Occupied rooftops are becoming common in multi-family and commercial buildings as building designers and owners seek to increase marketability by offering amenities such as roof decks. In most cases, these roof decks are open and uncovered with half height walls/parapets around their perimeter. However, some or all of the roof deck space may also be enclosed by full height walls and a roof covering. In both scenarios, questions that often arise include whether the roof deck needs to be considered as a separate story and how the occupancy and area contribute when evaluating height and area requirements based on a specific construction type.
Code language regarding this topic continues to evolve. Under the 2012 and 2015 IBC, some feel that the relevant code provisions leave room for interpretation. As such, a design team may choose to consult with the Authority Having Jurisdiction (AHJ) regarding what he or she deems acceptable. Code changes set for inclusion in the 2018 IBC further clarify provisions on this topic (see below).
In the meantime, following is a summary of how designers in the U.S. have successfully implemented occupied roof decks in their projects without including them in the total building’s height, number of stories and area.
Roof Decks without Roof Coverings
IBC 2012 Table 503 and IBC 2015 Table 504.4 provide limitations on allowable number of stories in a given building. However, per the definition of a story in IBC Chapter 2, occupied roof space without structure above doesn’t technically qualify as a story per its definition:
STORY. That portion of a building included between the upper surface of a floor and the upper surface of the floor or roof next above (also see “Basement,” “Building height,” “Grade plane” and “Mezzanine”). It is measured as the vertical distance from top to top of two successive tiers of beams or finished floor surfaces and, for the topmost story, from the top of the floor finish to the top of the ceiling joists or, where there is not a ceiling, to the top of the roof rafters.
Additionally, for most common roof deck spaces, none of the roof area would classify as a habitable space as defined in IBC Chapter 2:
HABITABLE SPACE. A space in a building for living, sleeping, eating or cooking. Bathrooms, toilet rooms, closets, halls, storage or utility spaces and similar areas are not considered habitable spaces.
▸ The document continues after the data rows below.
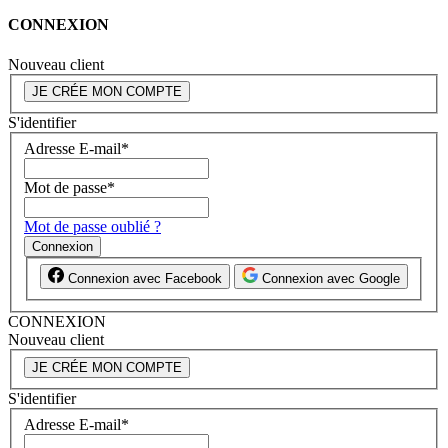
CONNEXION
Nouveau client
JE CRÉE MON COMPTE
S'identifier
Adresse E-mail
*
Mot de passe
*
Mot de passe oublié ?
Connexion
Connexion avec Facebook
Connexion avec Google
CONNEXION
Nouveau client
JE CRÉE MON COMPTE
S'identifier
Adresse E-mail
*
IBC 2015 Section 1006.3 added language which specifically recognizes that occupied roofs exist and stipulates egress requirements associated with them:
1006.3 Egress from stories or occupied roofs. The means of egress system serving any story or occupied roof shall be provided with the number of exits or access to exits based on the aggregate occupant load served in accordance with this section. The path of egress travel to an exit shall not pass through more than one adjacent story.
Approved code changes set to take effect in the 2018 IBC support this point (see code change G24-15, public comment #2). IBC 2018 Section 302.1, which covers occupancy group definitions, includes the following to clarify how occupied roofs are classified: “Occupied roofs shall be classified in the group that the occupancy most nearly resembles, according to the fire safety and relative hazard involved and shall comply with Section 503.1.4.” Section 503.1.4 provides options for not requiring the occupied roof to be included in the building’s number of stories or area.
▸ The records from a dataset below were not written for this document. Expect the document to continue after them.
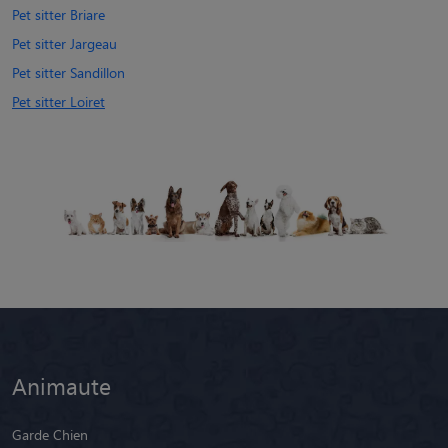
Pet sitter Briare
Pet sitter Jargeau
Pet sitter Sandillon
Pet sitter Loiret
Animaute
Garde Chien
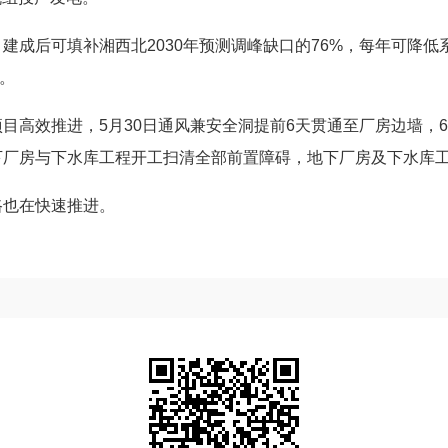
成后可填补湘西北2030年预测调峰缺口的76%，每年可降低
元。
目高效推进，5月30日通风兼安全洞提前6天贯通至厂房边墙，6
下厂房与下水库工程开工扫清全部前置障碍，地下厂房及下水库
路也在快速推进。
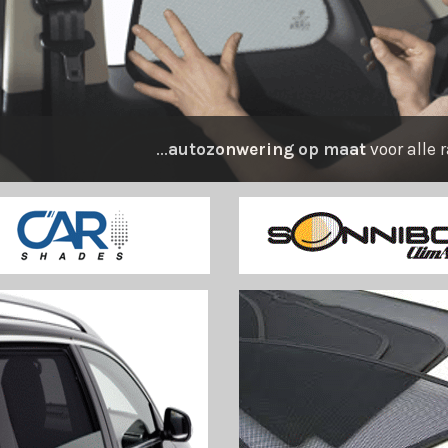
...
autozonwering op maat
voor alle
503.1.4 Occupied roofs A roof level or portion thereof shall be permitted to be used as an occupied roof provided the occupancy of the roof is an occupancy that is permitted by Table 504.4 for the story immediately below the roof. The area of the occupied roofs shall not be included in the building area as regulated by Section 506.
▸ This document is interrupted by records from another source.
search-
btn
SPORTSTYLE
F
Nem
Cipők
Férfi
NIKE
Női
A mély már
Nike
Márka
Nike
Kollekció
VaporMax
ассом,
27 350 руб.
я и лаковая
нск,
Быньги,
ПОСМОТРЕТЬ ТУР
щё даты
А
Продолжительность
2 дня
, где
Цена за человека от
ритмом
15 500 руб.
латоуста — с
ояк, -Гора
- The occupancy located on an occupied roof shall not be limited to the occupancies allowed on the story immediately below the roof where the building is equipped throughout with an automatic sprinkler system in accordance with Section 903.3.1.1 or 903.3.1.2 and occupant notification in accordance with Section 907.5 is provided in the area of the occupied roof.
- Assembly occupancies shall be permitted on roofs of open parking garages of Type I or Type II construction, in accordance with the exception to Section 903.2.1.6.
Elements or structures enclosing the occupied roof areas shall not extend more than 48 inches above the surface of the occupied roof.
Exception: Penthouses constructed in accordance with Section 1510.2 towers, domes, spires, and cupolas constructed in accordance with Section 1510.5
Although these changes won’t go into effect until the 2018 IBC, some designers have already used this approved language to justify occupied roofs and associated building size analyses. Examples of approved occupied roof decks can be found in the following appeal rulings from the city of Portland, OR.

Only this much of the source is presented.